Desde que mi memoria se puso en marcha hasta ahora que comienza a dar algunos tumbos saco a cuentas que me inclino más por los seres concretos que por las entidades abstractas. Prefiero una montaña a la idea de una montaña. Quizás esto se deba a que en la vida cotidiana uno puede salir herido si se tropieza con una piedra, en cambio no es común escuchar que una persona muera sepultada por un concepto o una metáfora. Sin embargo no hay que confiarse pues en verdad sucede lo contrario: detrás de tanta muerte de personas concretas, sea a causa de una revolución o de una guerra se encuentra siempre una mala teoría o, si se quiere, una teoría no comprendida o interpretada de mala manera. Quiero decir que en el curso o devenir de la historia las personas se han visto obligadas a subir por montañas que no existen o a pelear contra personas que no conocen y que acaso en otras circunstancias serían sus mejores amigos. A veces esto no es consecuencia nada más de una mala teoría sino de personas o instituciones que aprovechan estas teorías para obtener beneficios. Creo, como lo escribió Karl Popper, que todos los hombres son filósofos o creadores de teorías aunque unos lo sean más que otros. Con estas palabras intento decir que los hombres tienen derecho a imaginar teorías pero no a imponerlas sin la aceptación razonada de los demás.
En relación a que los malos conceptos o teorías propician estragos, en el arte sucede también una cosa parecida. Es suficiente que un artista lleve a cabo una propuesta novedosa para que de inmediato surjan en el escenario seguidores que a ciegas intentarán seguir el camino recién descubierto. El buen artista abre una ventana pero son varios los que se lanzan de cabeza por el boquete recién abierto. La caída desde esta ventana suele ser mortal por lo que nunca debe uno lanzarse de cabeza a ningún lado ni siquiera por mantener intactos sus ideales. A los conceptos como a las ventanas uno debe asomarse con cuidado y tirarse al vacío a través de ellos. No somos poseedores de verdades absolutas ni héroes que guiarán a nadie por el camino correcto. Lo más que una persona puede hacer es narrar su experiencia, obtener un par de conclusiones y esperar a que los demás encuentren en sus palabras cierta sabiduría para continuar en el camino. La estropeada imagen del héroe ha desmerecido aún más en estos días sobre todo porque se ha vuelto mediática. Si se desea comprobar esta sentencia sólo basta imaginarse a una sola persona ofreciendo la salvación de una comunidad entera.

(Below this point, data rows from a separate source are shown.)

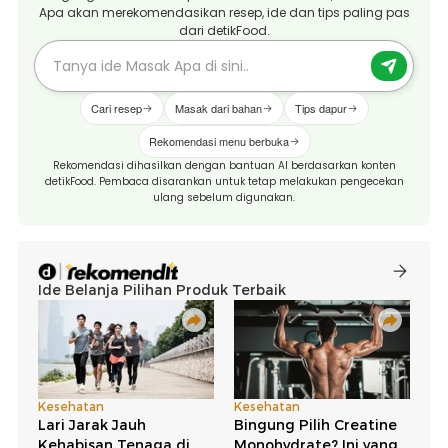
Apa akan merekomendasikan resep, ide dan tips paling pas
dari detikFood.
Cari resep
Masak dari bahan
Tips dapur
Rekomendasi menu berbuka
Rekomendasi dihasilkan dengan bantuan AI berdasarkan konten
detikFood. Pembaca disarankan untuk tetap melakukan pengecekan
ulang sebelum digunakan.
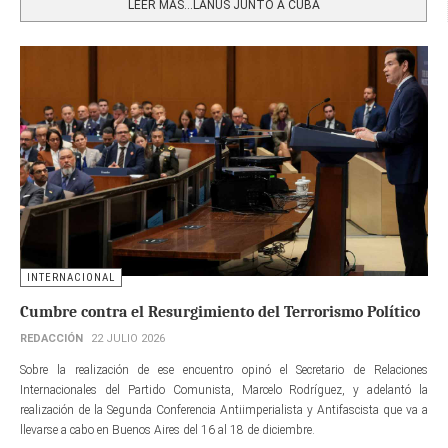
LEER MÁS…LANÚS JUNTO A CUBA
INTERNACIONAL
Cumbre contra el Resurgimiento del Terrorismo Político
REDACCIÓN
22 JULIO 2026
Sobre la realización de ese encuentro opinó el Secretario de Relaciones
Internacionales del Partido Comunista, Marcelo Rodríguez, y adelantó la
realización de la Segunda Conferencia Antiimperialista y Antifascista que va a
llevarse a cabo en Buenos Aires del 16 al 18 de diciembre.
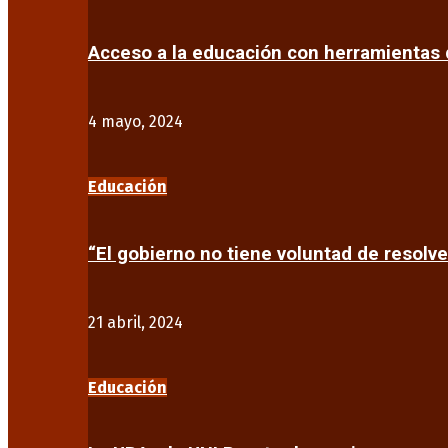
Acceso a la educación con herramientas d
4 mayo, 2024
Educación
“El gobierno no tiene voluntad de resolve
21 abril, 2024
Educación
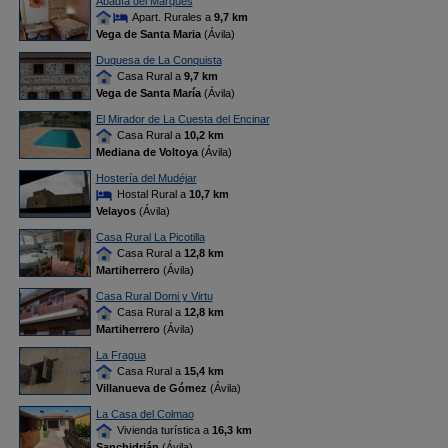
Abadía del Marqués
Apart. Rurales a
9,7 km
Vega de Santa Maria
(Ávila)
Duquesa de La Conquista
Casa Rural a
9,7 km
Vega de Santa María
(Ávila)
El Mirador de La Cuesta del Encinar
Casa Rural a
10,2 km
Mediana de Voltoya
(Ávila)
Hostería del Mudéjar
Hostal Rural a
10,7 km
Velayos
(Ávila)
Casa Rural La Picotilla
Casa Rural a
12,8 km
Martiherrero
(Ávila)
Casa Rural Domi y Virtu
Casa Rural a
12,8 km
Martiherrero
(Ávila)
La Fragua
Casa Rural a
15,4 km
Villanueva de Gómez
(Ávila)
La Casa del Colmao
Vivienda turística a
16,3 km
Sanchidrián
(Ávila)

Quiero pensar que cuando escuché por primera vez decir a alguien que las drogas son perniciosas tampoco tuve manera de oponerme a su sermón y es probable que haya dado como ciertas todas sus opiniones. Y es que si alguien está contra las drogas sin realizar matices o diferencias entre ellas lo que está haciendo es más bien manifestarse contra el demonio. Por supuesto habemos quienes no creemos en demonios ni en demás entelequias parecidas y nos gustaría ser un poco menos vagos en cuestiones que en la actualidad resultan ser tan importantes. Además y creo que estarán de acuerdo conmigo que los vicios y las pasiones cruzan las paredes a su antojo. Yo me preparo para sobrevivir a mis vicios pero sé que no existe muro capaz de contener su embestida. Para no dejarse amilanar ante concepciones o términos que lo abarcan todo es mejor separar las partes o ser más específicos.

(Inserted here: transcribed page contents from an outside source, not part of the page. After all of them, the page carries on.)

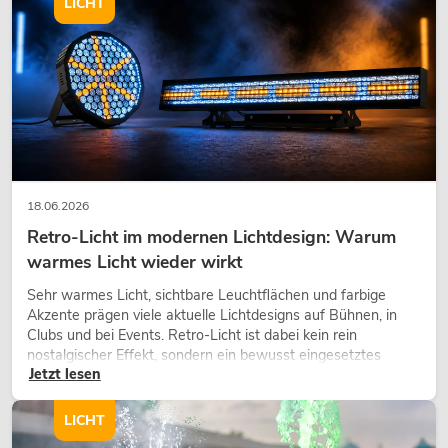
LICHT
OMNITRONIC PAS-210A MK3 2-Wege-
Top, aktiv, DSP
Artikel nicht mehr verfügbar
No. 11039475
18.06.2026
Retro-Licht im modernen Lichtdesign: Warum
warmes Licht wieder wirkt
Sehr warmes Licht, sichtbare Leuchtflächen und farbige
OMNITRONIC PAS-212 MK3 2-Wege-
Akzente prägen viele aktuelle Lichtdesigns auf Bühnen, in
Top
Clubs und bei Events. Retro-Licht ist dabei kein rein
Artikel nicht mehr verfügbar
No. 11039478
nostalgischer Effekt, sondern ein bewusst eingesetztes
Jetzt lesen
Gestaltungsmittel: Es schafft Atmosphäre, gibt Szenen
Charakter und kann technische LED-Setups emotionaler
wirken lassen.
LICHT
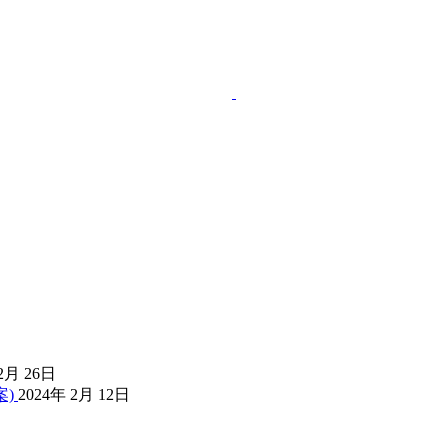
2月 26日
)
2024年 2月 12日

Cuando escucho pronunciar la palabra droga siempre me entra una aversión por los conceptos abstractos o las definiciones ampulosas, esas que son capaces de hacer entrar en la misma definición cosas de naturaleza tan diferente. Si somos honestos y ampliamos el espectro de una definición podríamos llamar droga lo mismo a las piernas de una mujer que al cloroformo. En sentido similar se podría afirmar que los tiburones son de la misma clase que los charales sólo porque ambas especies viven dentro del agua. Los antibióticos que ahora requieren de receta para adquirirse no son la misma cosa que la heroína ni esta se puede comparar a la salvia. Detrás de una definición abarcadora e inmensa nos encontraremos comúnmente con problemas de realidad cotidiana. Me ha sorprendido la definición que para drogas ofrece el diccionario de la Real Academia Española. En este se dice que droga es "una sustancia mineral, vegetal o animal, que se emplea en la medicina, en la industria o en las bellas artes." No sé cómo los sabios que han escrito este libro llegaron a esa conclusión, pero me parece extraordinario o por lo menos elocuente que asocien la expresión de las drogas a las bellas artes. Ahora además de acudir a los ejemplos de escritores o artistas como Michaux, Burroughs o Thomas de Quincy para probar la buena relación entres las sustancias estimulantes y las artes podemos también acudir a una sencilla definición de diccionario.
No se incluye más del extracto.